Of the Roberto affair, Vincent says, "After Bill Williamson had the fall, I was immediately afraid he wouldn't be fit to ride in the Derby, and up until the Monday before the Derby Bill Tucker in London wasn't at all happy with Bill Williamson's progress. John Galbreath set up the appointment to see Bill Williamson at Claridge's Hotel at five o'clock but Bill arrived early, and when I got there at five John Galbreath had already told him he didn't want him to ride. John Galbreath had said that, as an athlete, there was no way he was going to be fit, and so it was settled. I rang up the Press Association from Claridge's and told them Lester would be riding Roberto."
Of the Derby itself, Vincent says, "Unless Roberto might by some miracle have done more for another jockey, no one but Lester could have won. Lester said to me that night, late on, at the celebration party, `He wasn't doing much for me, you know.' "
But, Vincent laughs, "Perhaps he'd have done less for anyone else."
Of Sir Ivor and Nijinsky, Vincent says, "They were two great horses, and it would be hard for me to say which was the better. There was a real doubt about their getting a mile and a half because they were both American bred, and the Americans breed their horses for a mile and a quarter, the distance of their top classic races. Sir Ivor and Nijinsky were both best at a mile and a quarter."

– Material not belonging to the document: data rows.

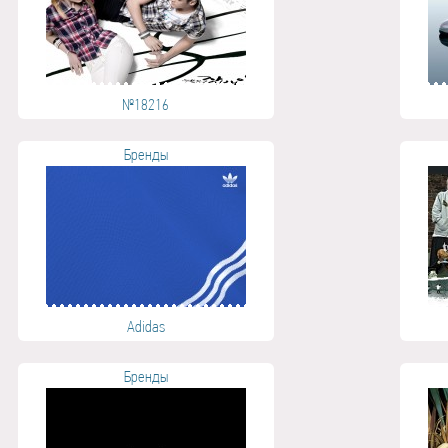
№18216
Бренды
Adidas
Бренды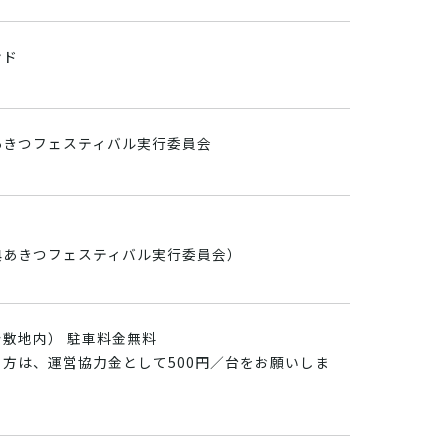
ンド
あきつフェスティバル実行委員会
典あきつフェスティバル実行委員会）
敷地内） 駐車料金無料
方は、運営協力金として500円／台をお願いしま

I mentioned that Lester still thinks Sir Ivor the best horse he ever rode, and Vincent said, "I can imagine him saying that because there were no problems with Sir Ivor.

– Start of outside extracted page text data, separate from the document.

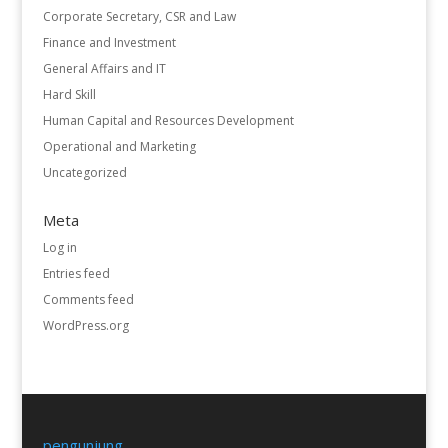
Corporate Secretary, CSR and Law
Finance and Investment
General Affairs and IT
Hard Skill
Human Capital and Resources Development
Operational and Marketing
Uncategorized
Meta
Log in
Entries feed
Comments feed
WordPress.org
pengunjung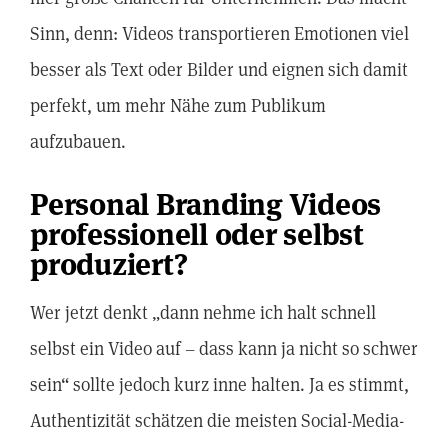
Sinn, denn: Videos transportieren Emotionen viel
besser als Text oder Bilder und eignen sich damit
perfekt, um mehr Nähe zum Publikum
aufzubauen.
Personal Branding Videos
professionell oder selbst
produziert?
Wer jetzt denkt „dann nehme ich halt schnell
selbst ein Video auf – dass kann ja nicht so schwer
sein“ sollte jedoch kurz inne halten. Ja es stimmt,
Authentizität schätzen die meisten Social-Media-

He must have been a grand horse to ride, he was as tough as could be, he didn't care, the crowd didn't bother him a bit, the other horses bein
g on their toes didn't trouble him.
During a race he didn't pull, he'd settle and go anywhere you wanted, and where you asked him, he'd go, just like that. Whereas Nijinsky got tensed up and sweated. Once he was out of the stalls, Lester said, he was fine. He'd drop his bit and be perfectly all right, but the waiting about beforehand always upset him. Of course, having a horse like that under you doesn't help, it's bound to get you tensed up. I'm sure Lester liked Sir Ivor better."

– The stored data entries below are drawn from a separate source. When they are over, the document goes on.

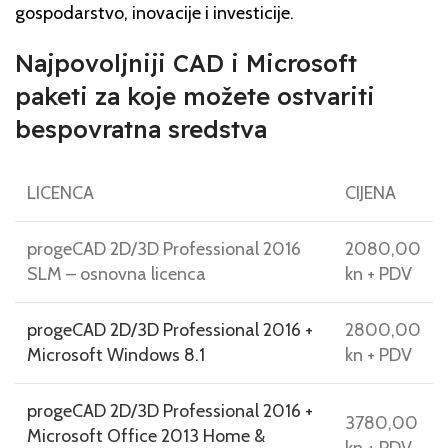
gospodarstvo, inovacije i investicije.
Najpovoljniji CAD i Microsoft
paketi za koje možete ostvariti
bespovratna sredstva
LICENCA
CIJENA
progeCAD 2D/3D Professional 2016
2080,00
SLM – osnovna licenca
kn + PDV
progeCAD 2D/3D Professional 2016 +
2800,00
Microsoft Windows 8.1
kn + PDV
progeCAD 2D/3D Professional 2016 +
3780,00
Microsoft Office 2013 Home &
kn + PDV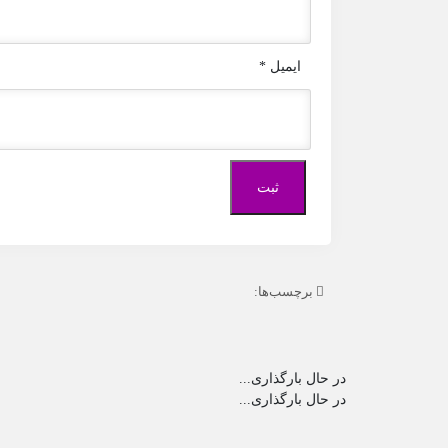
ایمیل
*
برچسب‌ها:
در حال بارگذاری...
در حال بارگذاری...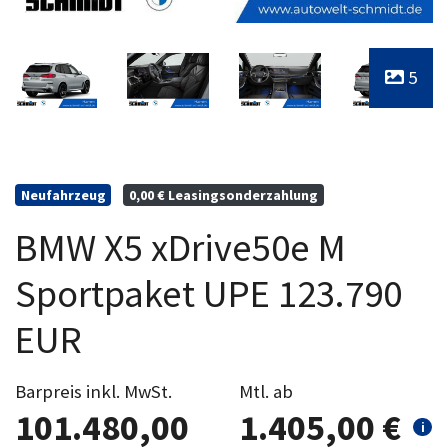
5
Neufahrzeug
0,00 € Leasingsonderzahlung
BMW X5 xDrive50e M
Sportpaket UPE 123.790
EUR
Barpreis inkl. MwSt.
Mtl. ab
101.480,00
1.405,00 €
i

He went on, "Lester revolutionised race-riding, you know. Before Lester, if there was no pace, if no one wanted to take up the running, no jockey would go on, and the horses would crawl. But Lester finished all that because if nothing went, he went, and you never see slow-run races any more. The others picked it up from him, but he was the one who started it. It's a good thing, because the public were very critical of a slow early pace.
"Lester was a truly, truly great jockey and it was incredible that at fifty he was riding better than ever. His brain had matured, his thinking was so good. I think at the end, he was the best he'd ever been."
Vincent and his wife Jacqueline were afraid, after I'd talked with them for a while, that they'd said so many nice things about Lester he might seem an insipid goody-goody, so they cast around for a few derogatory remarks, without any noticeable success. Their voices throughout were as affectionate as Sir Noel Murless's had been, the good memories crowding in.